Texas Governor Rick Perry is, by pretty much every account, the current frontrunner for the Republican Party's 2012 presidential nomination. Before I write a column about him, however, a disclaimer:
At this stage of the last American presidential cycle (i.e. in September of 2007) we all knew — absolutely knew — that the contest was already over. The only real question was who Rudy Giuliani and Hillary Clinton would pick as their running mates.
I say this to remind everyone that Americans are still a very long way from the winter days on which actual voters will cast the first actual votes of the 2012 campaign. A lot can change between now and February. So with the clear understanding that any discussion of a Perry juggernaut may sound pretty stupid a year from now, let's talk a bit about the Texas governor.
It is inevitable that people compare Perry with his predecessor in the Texas State House, George W. Bush.

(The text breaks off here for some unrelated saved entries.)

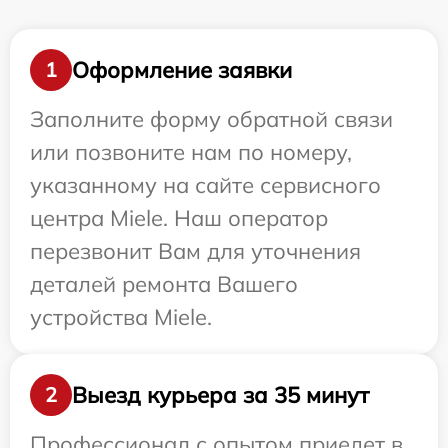
Оформление заявки
1
Заполните форму обратной связи
или позвоните нам по номеру,
указанному на сайте сервисного
центра Miele. Наш оператор
перезвонит Вам для уточнения
деталей ремонта Вашего
устройства Miele.
Выезд курьера за 35 минут
2
Профессионал с опытом приедет в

From a national/international perspective this comparison is easily summarised: Perry offers whatever you liked or disliked about Bush in a highly concentrated form.
For example, Bush's ‘Texas Swagger' was his calling card. Depending on your point of view it represented either everything that made him an authentic American, or everything that infuriated you (or, perhaps, both). In Texas itself, however, Bush was always seen as a bit of a poser.

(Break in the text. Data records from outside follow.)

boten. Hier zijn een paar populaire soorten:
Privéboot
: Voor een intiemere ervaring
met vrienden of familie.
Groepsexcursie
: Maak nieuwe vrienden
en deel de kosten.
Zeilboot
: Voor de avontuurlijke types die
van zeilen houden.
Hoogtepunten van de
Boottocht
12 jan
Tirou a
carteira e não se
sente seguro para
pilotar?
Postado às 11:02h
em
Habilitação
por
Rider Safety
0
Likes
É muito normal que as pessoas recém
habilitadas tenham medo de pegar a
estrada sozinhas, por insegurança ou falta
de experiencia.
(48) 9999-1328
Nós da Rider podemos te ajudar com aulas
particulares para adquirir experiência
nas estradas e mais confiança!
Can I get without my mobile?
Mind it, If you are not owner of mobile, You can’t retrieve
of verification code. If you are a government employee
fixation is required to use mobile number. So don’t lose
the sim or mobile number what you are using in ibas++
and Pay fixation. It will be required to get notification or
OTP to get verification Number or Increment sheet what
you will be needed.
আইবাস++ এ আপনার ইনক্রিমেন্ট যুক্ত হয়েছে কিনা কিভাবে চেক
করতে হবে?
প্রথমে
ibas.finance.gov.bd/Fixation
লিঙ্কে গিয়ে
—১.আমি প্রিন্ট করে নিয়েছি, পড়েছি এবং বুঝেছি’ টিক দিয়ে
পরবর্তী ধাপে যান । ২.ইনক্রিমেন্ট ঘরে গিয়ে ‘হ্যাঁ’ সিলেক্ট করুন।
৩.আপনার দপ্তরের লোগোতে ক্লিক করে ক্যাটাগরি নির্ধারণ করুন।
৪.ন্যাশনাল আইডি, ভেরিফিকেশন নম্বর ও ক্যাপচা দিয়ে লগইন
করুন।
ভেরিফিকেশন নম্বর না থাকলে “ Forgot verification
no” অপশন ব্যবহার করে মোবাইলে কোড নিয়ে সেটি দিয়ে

Bush may have grown up in Texas, but his grandfather was a senator from Connecticut. The Bushes are the embodiment of what Americans call ‘old money' — meaning families that have been very rich for a very long time.
Bush ‘summered' in Maine, attended a fancy Massachusetts boarding school and later graduated from both Harvard and Yale. Culturally speaking, this is as far removed from Texas as, say, Jupiter.
East coast types and foreigners may have winced at Bush's shoot-from-the-hip Texas style, but inside the Lone Star State his swagger always had an inauthentic ring. He was, as Texans say, "all hat and no cattle". If they elected him governor twice it was because they liked his politics, not because anyone bought into his faux-John Wayne posturing.
Perry, however, is the real thing. He grew up poor, attended a state university and except for a stint in the military has never lived outside Texas. This is a man who not only claims to wear a loaded gun when he goes jogging, but says he used it to kill a coyote during his morning run. More importantly, when he says these things, people believe him.
When Perry threatens violence against the head of America's central bank, refers to Social Security (the US old age pension programme) as a "ponzi scheme", dismisses climate change as a scam concocted by money-hungry scientists, and flaunts his religiosity he is merely talking the way a lot of Republican politicians in Texas talk all of the time.
Unlike Bush he does all of these things convincingly. His candidacy, therefore, seems set to test the validity of two key bits of 2012 conventional wisdom.
First, there is the idea that Tea Party support is essential to winning the Republican nomination. Perry, in many ways, is the ideal Tea Party candidate: as the long-serving governor of a big state he automatically qualifies as a plausible president.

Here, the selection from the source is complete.